> **What you should do**: Among the entries below, only the lines from the one with "Ответы на вопросы" through the one with "Дизельные электростанции 640" are to be retyped, exactly and without pictures.

> **Source information**:
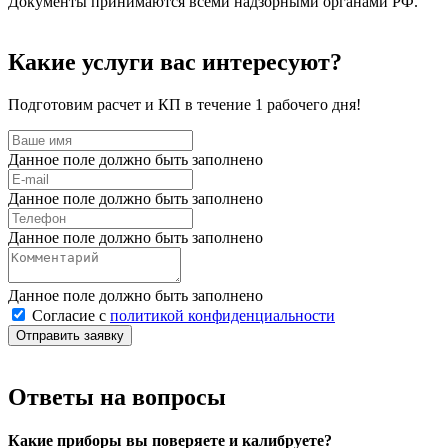
Документы принимаются всеми надзорными органами РФ.
Какие услуги вас интересуют?
Подготовим расчет и КП в течение 1 рабочего дня!
Данное поле должно быть заполнено
Данное поле должно быть заполнено
Данное поле должно быть заполнено
Данное поле должно быть заполнено
Согласие с
политикой конфиденциальности
Отправить заявку
Ответы на вопросы
Какие приборы вы поверяете и калибруете?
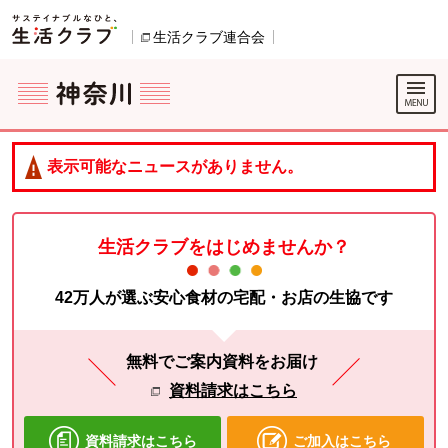
本文へジャンプする。
ページの先頭です。
生活クラブ連合会
別のウィンドウで開きます。
ここからサイト内共通メニューです。
サイト内共通メニューをスキップする
サイト内共通メニューここまで。
表示可能なニュースがありません。
生活クラブをはじめませんか？
42万人が選ぶ安心食材の宅配・お店の生協です
無料でご案内資料をお届け
資料請求はこちら
資料請求はこちら
ご加入はこちら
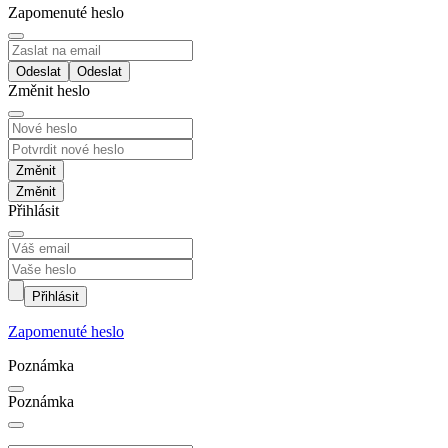
Zapomenuté heslo
Odeslat
Změnit heslo
Změnit
Přihlásit
Přihlásit
Zapomenuté heslo
Poznámka
Poznámka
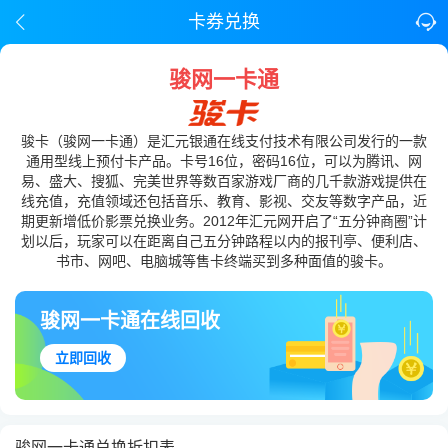
卡券兑换
骏网一卡通
骏卡（骏网一卡通）是汇元银通在线支付技术有限公司发行的一款
通用型线上预付卡产品。卡号16位，密码16位，可以为腾讯、网
易、盛大、搜狐、完美世界等数百家游戏厂商的几千款游戏提供在
线充值，充值领域还包括音乐、教育、影视、交友等数字产品，近
期更新增低价影票兑换业务。2012年汇元网开启了“五分钟商圈”计
划以后，玩家可以在距离自己五分钟路程以内的报刊亭、便利店、
书市、网吧、电脑城等售卡终端买到多种面值的骏卡。
骏网一卡通在线回收
立即回收
骏网一卡通兑换折扣表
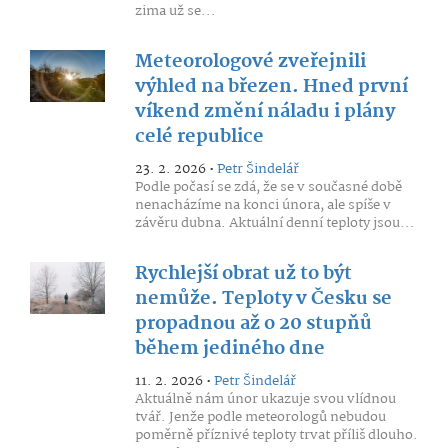
zima už se...
Meteorologové zveřejnili
výhled na březen. Hned první
víkend změní náladu i plány
celé republice
23. 2. 2026 •
Petr Šindelář
Podle počasí se zdá, že se v současné době
nenacházíme na konci února, ale spíše v
závěru dubna. Aktuální denní teploty jsou...
Rychlejší obrat už to být
nemůže. Teploty v Česku se
propadnou až o 20 stupňů
během jediného dne
11. 2. 2026 •
Petr Šindelář
Aktuálně nám únor ukazuje svou vlídnou
tvář. Jenže podle meteorologů nebudou
poměrně příznivé teploty trvat příliš dlouho.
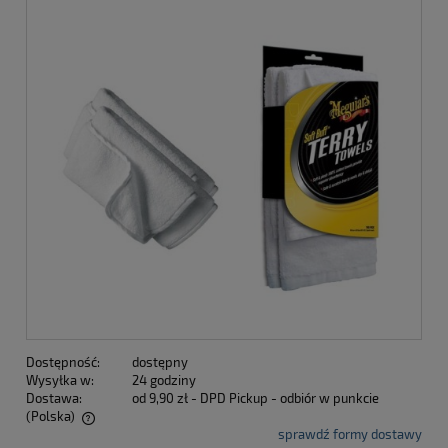
Dostępność:
dostępny
Wysyłka w:
24 godziny
Dostawa:
od 9,90 zł
- DPD Pickup - odbiór w punkcie
(Polska)
sprawdź formy dostawy
Cena nie zawiera ewentualnych kosztów płatności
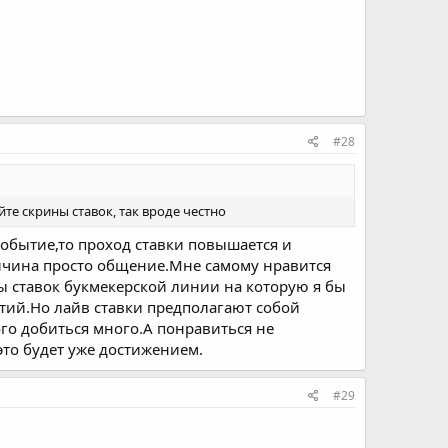
#28
йте скрины ставок, так вроде честно
событие,то проход ставки повышается и
ичина просто общение.Мне самому нравится
ны ставок букмекерской линии на которую я бы
ртий.Но лайв ставки предполагают собой
го добиться много.А понравиться не
это будет уже достижением.
#29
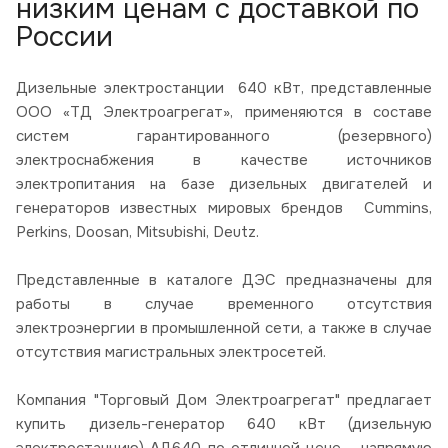
низким ценам с доставкой по
России
Дизельные электростанции 640 кВт, представленные
ООО «ТД Электроагрегат», применяются в составе
систем гарантированного (резервного)
электроснабжения в качестве источников
электропитания на базе дизельных двигателей и
генераторов известных мировых брендов Cummins,
Perkins, Doosan, Mitsubishi, Deutz.
Представленные в каталоге ДЭС предназначены для
работы в случае временного отсутствия
электроэнергии в промышленной сети, а также в случае
отсутствия магистральных электросетей.
Компания "Торговый Дом Электроагрегат" предлагает
купить дизель-генератор 640 кВт (дизельную
электростанцию) АД640 по отличной цене - напрямую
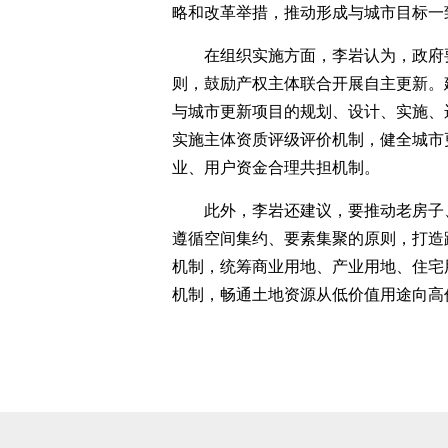
略和改革举措，推动形成与城市目标一
在组织实施方面，李岩认为，政府要
则，鼓励产权主体联合开展自主更新。
与城市更新项目的规划、设计、实施、
实施主体资质评级评价机制，健全城市
业、用户资金合理共担机制。
此外，李岩还建议，要推动老房子
遵循空间集约、要素集聚的原则，打造
机制，统筹商业用地、产业用地、住宅
机制，畅通土地资源从低价值用途向高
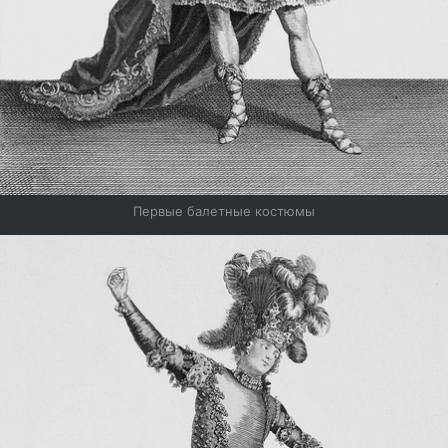
Первые балетные костюмы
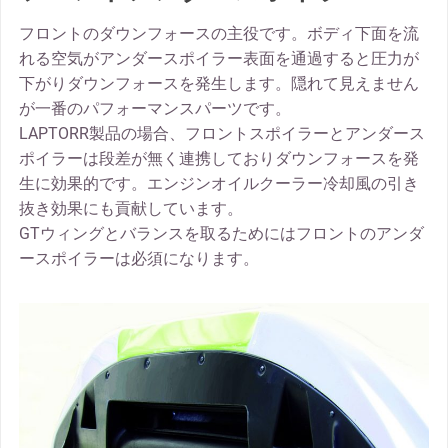
フロントのダウンフォースの主役です。ボディ下面を流
れる空気がアンダースポイラー表面を通過すると圧力が
下がりダウンフォースを発生します。隠れて見えません
が一番のパフォーマンスパーツです。
LAPTORR製品の場合、フロントスポイラーとアンダース
ポイラーは段差が無く連携しておりダウンフォースを発
生に効果的です。エンジンオイルクーラー冷却風の引き
抜き効果にも貢献しています。
GTウィングとバランスを取るためにはフロントのアンダ
ースポイラーは必須になります。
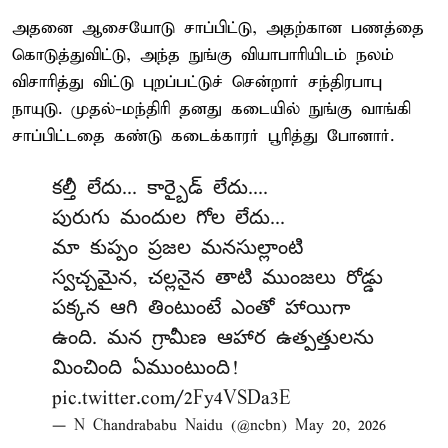
அதனை ஆசையோடு சாப்பிட்டு, அதற்கான பணத்தை
கொடுத்துவிட்டு, அந்த நுங்கு வியாபாரியிடம் நலம்
விசாரித்து விட்டு புறப்பட்டுச் சென்றார் சந்திரபாபு
நாயுடு. முதல்-மந்திரி தனது கடையில் நுங்கு வாங்கி
சாப்பிட்டதை கண்டு கடைக்காரர் பூரித்து போனார்.
కల్తీ లేదు... కార్బైడ్ లేదు....
పురుగు మందుల గోల లేదు...
మా కుప్పం ప్రజల మనసుల్లాంటి
స్వచ్చమైన, చల్లనైన తాటి ముంజలు రోడ్డు
పక్కన ఆగి తింటుంటే ఎంతో హాయిగా
ఉంది. మన గ్రామీణ ఆహార ఉత్పత్తులను
మించింది ఏముంటుంది!
pic.twitter.com/2Fy4VSDa3E
— N Chandrababu Naidu (@ncbn)
May 20, 2026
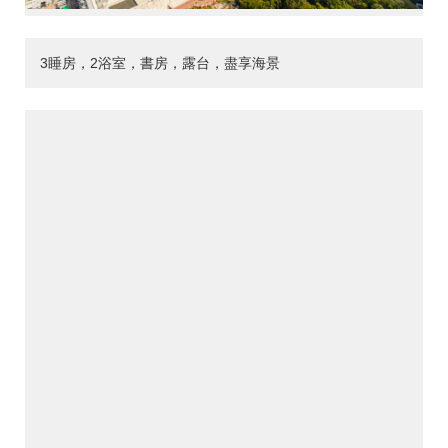
3睡房，2浴室，書房，露台，盡享海景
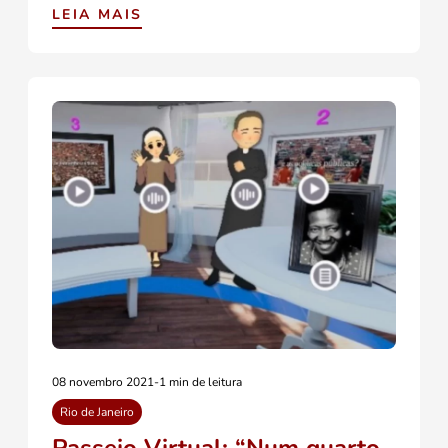
LEIA MAIS
08 novembro 2021
-
1 min de leitura
Rio de Janeiro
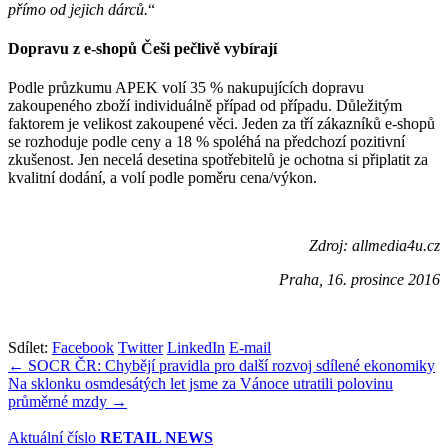
přímo od jejich dárců.
“
Dopravu z e-shopů Češi pečlivě vybírají
Podle průzkumu APEK volí 35 % nakupujících dopravu
zakoupeného zboží individuálně případ od případu. Důležitým
faktorem je velikost zakoupené věci. Jeden za tří zákazníků e-shopů
se rozhoduje podle ceny a 18 % spoléhá na předchozí pozitivní
zkušenost. Jen necelá desetina spotřebitelů je ochotna si připlatit za
kvalitní dodání, a volí podle poměru cena/výkon.
Zdroj: allmedia4u.cz
Praha, 16. prosince 2016
Sdílet:
Facebook
Twitter
LinkedIn
E-mail
Navigace
← SOCR ČR: Chybějí pravidla pro další rozvoj sdílené ekonomiky
Na sklonku osmdesátých let jsme za Vánoce utratili polovinu
pro
průměrné mzdy →
příspěvek
Aktuální číslo
RETAIL NEWS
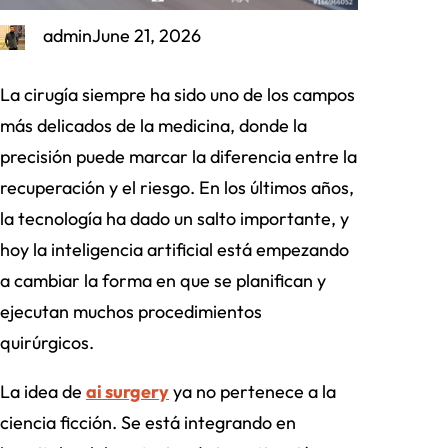
admin
June 21, 2026
La cirugía siempre ha sido uno de los campos
más delicados de la medicina, donde la
precisión puede marcar la diferencia entre la
recuperación y el riesgo. En los últimos años,
la tecnología ha dado un salto importante, y
hoy la inteligencia artificial está empezando
a cambiar la forma en que se planifican y
ejecutan muchos procedimientos
quirúrgicos.
La idea de
ai surgery
ya no pertenece a la
ciencia ficción. Se está integrando en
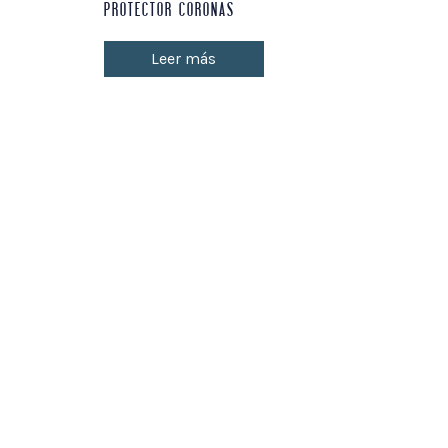
PROTECTOR CORONAS
Leer más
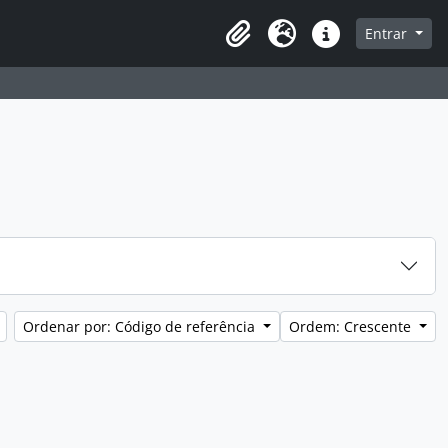
a de navegação
Entrar
Clipboard
Idioma
Atalhos
Ordenar por: Código de referência
Ordem: Crescente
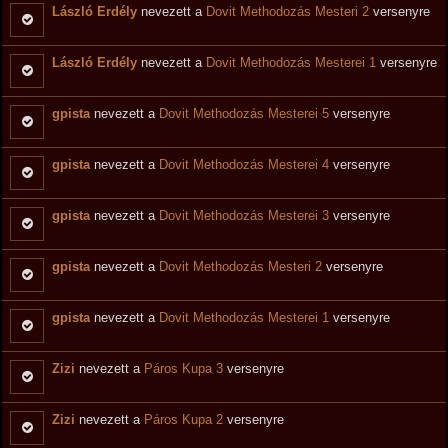
László Erdély
nevezett a
Dovit Methodozás Mesteri 2
versenyre
László Erdély
nevezett a
Dovit Methodozás Mesterei 1
versenyre
gpista
nevezett a
Dovit Methodozás Mesterei 5
versenyre
gpista
nevezett a
Dovit Methodozás Mesterei 4
versenyre
gpista
nevezett a
Dovit Methodozás Mesterei 3
versenyre
gpista
nevezett a
Dovit Methodozás Mesteri 2
versenyre
gpista
nevezett a
Dovit Methodozás Mesterei 1
versenyre
Zizi
nevezett a
Páros Kupa 3
versenyre
Zizi
nevezett a
Páros Kupa 2
versenyre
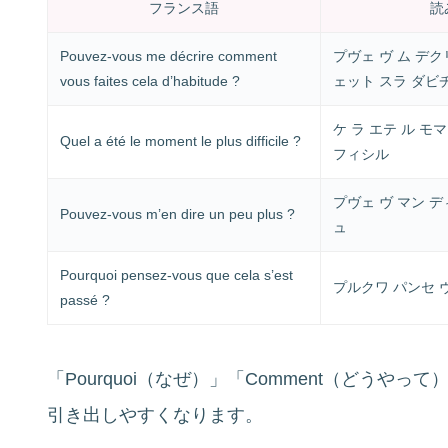
フランス語
読
Pouvez-vous me décrire comment
プヴェ ヴ ム デク
vous faites cela d’habitude ?
ェット スラ ダビ
ケ ラ エテ ル モ
Quel a été le moment le plus difficile ?
フィシル
プヴェ ヴ マン デ
Pouvez-vous m’en dire un peu plus ?
ュ
Pourquoi pensez-vous que cela s’est
プルクワ パンセ ヴ
passé ?
「Pourquoi（なぜ）」「Comment（どう
引き出しやすくなります。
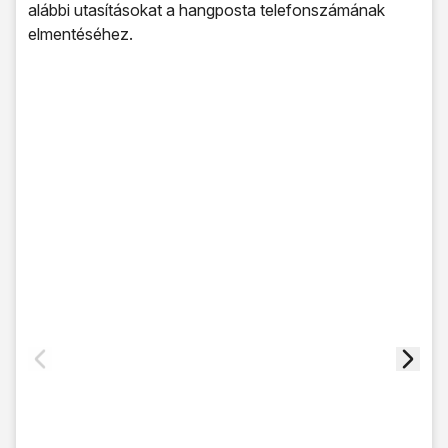
alábbi utasításokat a hangposta telefonszámának
elmentéséhez.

> **Finished exercise**:
Ответы на вопросы
Какие приборы вы поверяете и калибруете?
本文へジャンプする。
ページの先頭です。
生活クラブ連合会
別のウィンドウで開きます。
ここからサイト内共通メニューです。
サイト内共通メニューをスキップする
サイト内共通メニューここまで。
表示可能なニュースがありません。
生活クラブをはじめませんか？
42万人が選ぶ安心食材の宅配・お店の生協です
無料でご案内資料をお届け
資料請求はこちら
資料請求はこちら
ご加入はこちら
Zapomenuté heslo
Odeslat
Změnit heslo
Změnit
Přihlásit
Přihlásit
Zapomenuté heslo
Poznámka
Poznámka
卡券兑换
骏网一卡通
骏卡（骏网一卡通）是汇元银通在线支付技术有限公司发行的一款
通用型线上预付卡产品。卡号16位，密码16位，可以为腾讯、网
易、盛大、搜狐、完美世界等数百家游戏厂商的几千款游戏提供在
线充值，充值领域还包括音乐、教育、影视、交友等数字产品，近
期更新增低价影票兑换业务。2012年汇元网开启了“五分钟商圈”计
划以后，玩家可以在距离自己五分钟路程以内的报刊亭、便利店、
书市、网吧、电脑城等售卡终端买到多种面值的骏卡。
骏网一卡通在线回收
立即回收
骏网一卡通兑换折扣表
zima už se...
Meteorologové zveřejnili
výhled na březen. Hned první
víkend změní náladu i plány
celé republice
23. 2. 2026 •
Petr Šindelář
Podle počasí se zdá, že se v současné době
nenacházíme na konci února, ale spíše v
závěru dubna. Aktuální denní teploty jsou...
Rychlejší obrat už to být
nemůže. Teploty v Česku se
propadnou až o 20 stupňů
během jediného dne
11. 2. 2026 •
Petr Šindelář
Aktuálně nám únor ukazuje svou vlídnou
tvář. Jenže podle meteorologů nebudou
poměrně příznivé teploty trvat příliš dlouho.
Dostępność:
dostępny
Wysyłka w:
24 godziny
Dostawa:
od 9,90 zł
- DPD Pickup - odbiór w punkcie
(Polska)
sprawdź formy dostawy
Cena nie zawiera ewentualnych kosztów płatności
#28
йте скрины ставок, так вроде честно
событие,то проход ставки повышается и
ичина просто общение.Мне самому нравится
ны ставок букмекерской линии на которую я бы
ртий.Но лайв ставки предполагают собой
го добиться много.А понравиться не
это будет уже достижением.
#29
низким ценам с доставкой по
России
Дизельные электростанции 640 кВт, представленные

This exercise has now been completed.